Polemik KRIS BPJS Kesehatan: Buruh Ajukan Penolakan, DJSN Buka Diri terhadap Masukan
Gelombang penolakan terhadap implementasi Kamar Rawat Inap Standar (KRIS) dalam sistem BPJS Kesehatan terus bergulir. Kali ini, suara penolakan datang dari kalangan buruh yang merasa kebijakan tersebut berpotensi merugikan hak-hak mereka dalam memperoleh layanan kesehatan yang layak.
Dewan Jaminan Sosial Nasional (DJSN) merespons aspirasi tersebut dengan menggelar audiensi bersama perwakilan serikat buruh. Pertemuan yang berlangsung di Jakarta pada Rabu (21/5/2025) itu menjadi wadah bagi buruh untuk menyampaikan secara langsung keberatan mereka terkait Peraturan Presiden (Perpres) Nomor 59 Tahun 2024. Perpres ini merupakan perubahan ketiga atas Perpres Nomor 82 Tahun 2018 tentang Jaminan Kesehatan, yang di dalamnya mengatur tentang KRIS.
Salah satu poin krusial yang menjadi sorotan buruh adalah Pasal 46 ayat 7 Perpres 59/2024. Pasal ini mengatur tentang standar fasilitas ruang perawatan inap, termasuk sarana dan prasarana, jumlah tempat tidur, serta peralatan medis yang disediakan.

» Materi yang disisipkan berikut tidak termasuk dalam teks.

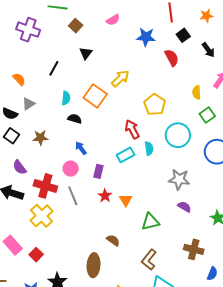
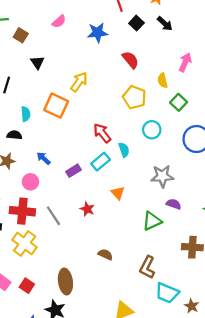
black arrow: (208, 50) -> (165, 24), moved
red semicircle: (172, 58) -> (130, 60), moved
yellow pentagon: (155, 105) -> (134, 97), moved
black semicircle: (75, 119) -> (14, 135), moved
cyan circle: (178, 135) -> (152, 130), size x0.7
blue arrow: (81, 148) -> (44, 158), moved
pink circle: (71, 169) -> (30, 182), moved
purple rectangle: (98, 171) -> (73, 171), moved, turned 56
orange triangle: (126, 200) -> (118, 193), moved
green triangle: (150, 222) -> (152, 221), moved
brown ellipse: (94, 265) -> (65, 282), moved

Buruh khawatir standar yang ditetapkan dalam KRIS akan menurunkan kualitas pelayanan yang selama ini mereka terima.
Ketua DJSN, Nunung Nuryartono, menyatakan bahwa pihaknya terbuka terhadap segala masukan dari berbagai pihak, termasuk buruh. Ia menegaskan bahwa DJSN memiliki tanggung jawab untuk menampung dan mempertimbangkan setiap aspirasi dalam rangka meningkatkan mutu layanan dan memperbaiki sistem perlindungan sosial di Indonesia, khususnya jaminan sosial.
"Kami menerima setiap masukan, setiap apa yang disampaikan oleh seluruh pemangku kepentingan di dalam upaya untuk semakin meningkatkan mutu layanan perbaikan dan sistem perlindungan sosial di Indonesia, khususnya jaminan sosial," ujar Nuryartono usai audiensi.

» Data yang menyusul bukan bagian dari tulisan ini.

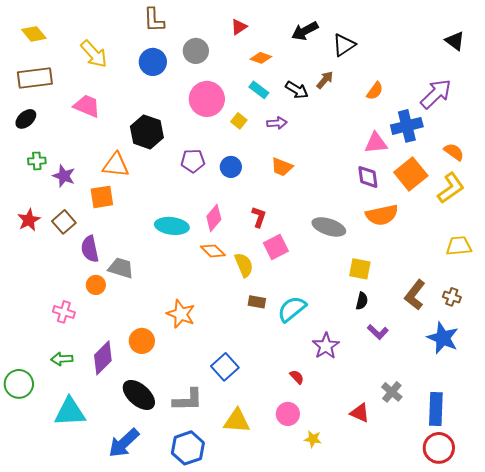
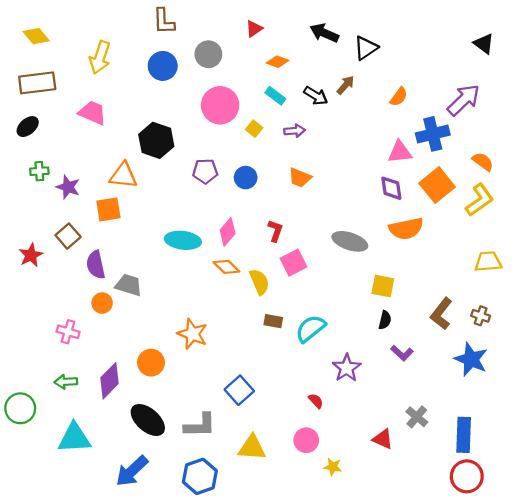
black arrow: (305, 31) -> (324, 33), turned 52
yellow arrow: (94, 54) -> (100, 57), turned 60
red star: (29, 220) -> (31, 255), moved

Sebelumnya, Ketua Koordinator Forum Jamsos, Jusuf Rizal, secara tegas menyatakan penolakan terhadap konsep KRIS. Ia menilai bahwa kebijakan tersebut bertentangan dengan prinsip keadilan. Rizal juga mendesak Presiden Prabowo Subianto untuk mengevaluasi kembali kebijakan-kebijakan yang berkaitan dengan jaminan sosial.

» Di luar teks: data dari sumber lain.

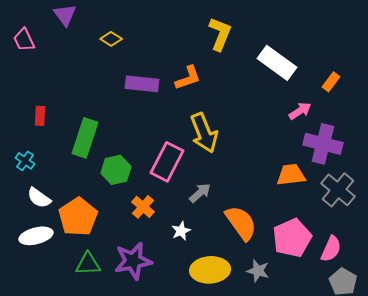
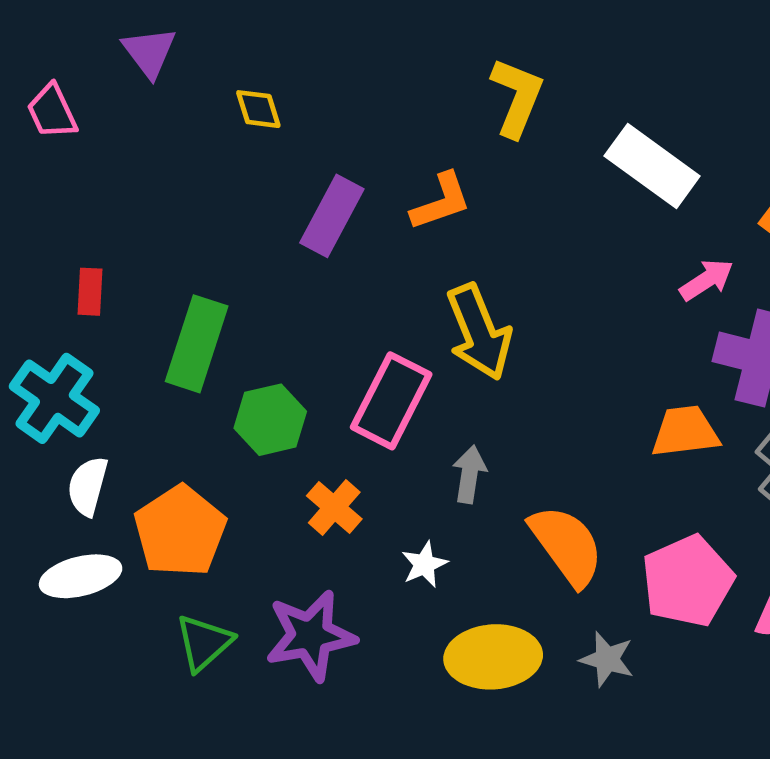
yellow diamond: (111, 39) -> (258, 109), turned 40
purple rectangle: (142, 84) -> (332, 216), turned -68
cyan cross: (25, 161) -> (54, 398), size x1.8
gray arrow: (200, 193) -> (469, 474), turned -40
white semicircle: (39, 198) -> (88, 486), turned 70
green triangle: (88, 264) -> (204, 643), turned -40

"Kita menolak terhadap ide gagasan KRIS ini satu ruang perawatan yang bertentangan dengan prinsip keadilan buat kita. Kedua, kita minta kepada Presiden RI Pak Prabowo Sudanto agar mengkaji ulang berbagai kebijakan-kebijakan yang menyangkut masalah jaminan sosial," tegasnya.
Forum Jamsos khawatir implementasi KRIS akan meningkatkan beban biaya BPJS Kesehatan secara signifikan. Hal ini dikhawatirkan akan mengurangi anggaran yang seharusnya dapat dialokasikan untuk peningkatan kualitas pelayanan kesehatan yang sudah ada. Mereka berharap dana yang telah dialokasikan di BPJS Kesehatan dapat dimanfaatkan secara optimal untuk meningkatkan pelayanan yang sudah ada, bukan justru dialihkan untuk memenuhi standar KRIS yang dinilai kurang adil.